China DDR5 Scalpers Panic as Spot Prices Crash and Inventory Gets Trapped

Falling memory prices are great news for PC builders, but a direct hit to traders who stockpiled DDR5 during the rally. Reports from Shenzhen’s Huaqiangbei market say resellers are now rushing to clear inventory before another wave of markdowns wipes out margins.

Resellers who bought at the top are now in full damage-control mode.

Some new 16GB DDR5 modules that were previously sold around RMB 1,600 to RMB 1,800 are now being quoted much closer to RMB 1,200 in spot channels. That speed of decline has turned what looked like a safe flip into trapped capital for speculative buyers.

For gamers this feels like a return to normal pricing; for scalpers it is a scramble to find exit liquidity before values slip further.

Grey-market channels are taking the first and hardest shock.

This does not look like a total collapse of all memory pricing. It looks more like stress concentrated in fast-turnover reselling networks where thin margins cannot survive rapid repricing.

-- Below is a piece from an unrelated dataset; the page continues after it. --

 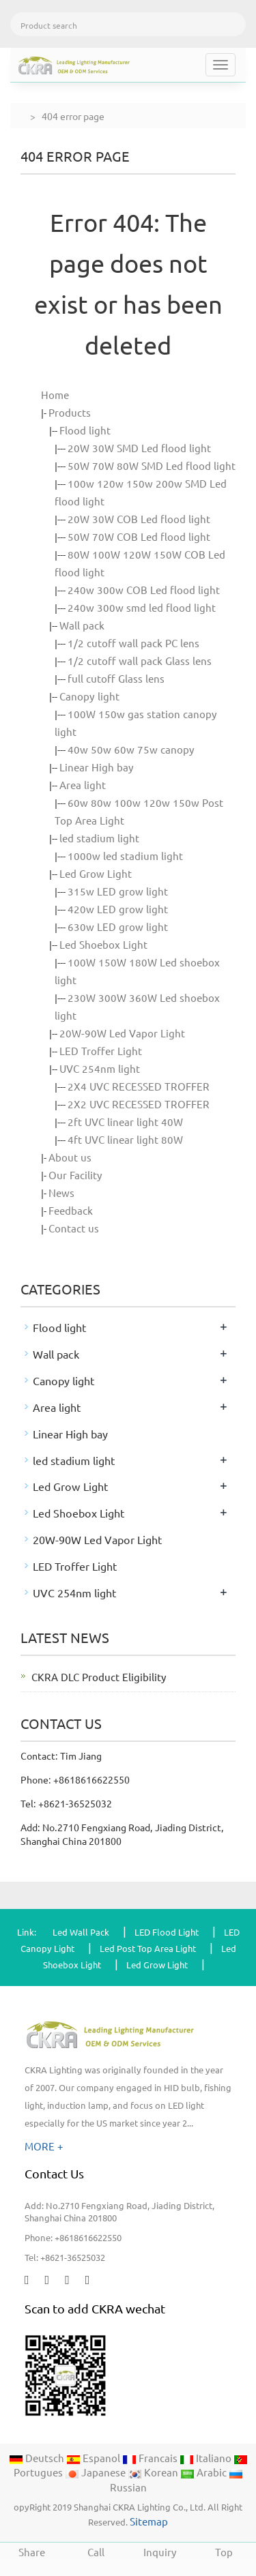 What do you see at coordinates (44, 2146) in the screenshot?
I see `MORE +` at bounding box center [44, 2146].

The steepest drops in China are reportedly happening in secondary-market modules, including pulled and recycled sticks, while branded upstream component pricing remains more stable. In short, speculative channels are absorbing the first wave of pain.

The bubble in opportunistic memory flipping may finally be breaking, and end users are the ones who benefit.

After months of panic buying and hoarding, pricing behavior is starting to normalize. That hurts inventory gamblers, but for mainstream builders across SEA it means upgrade plans are becoming realistic again instead of being delayed by artificial scarcity premiums.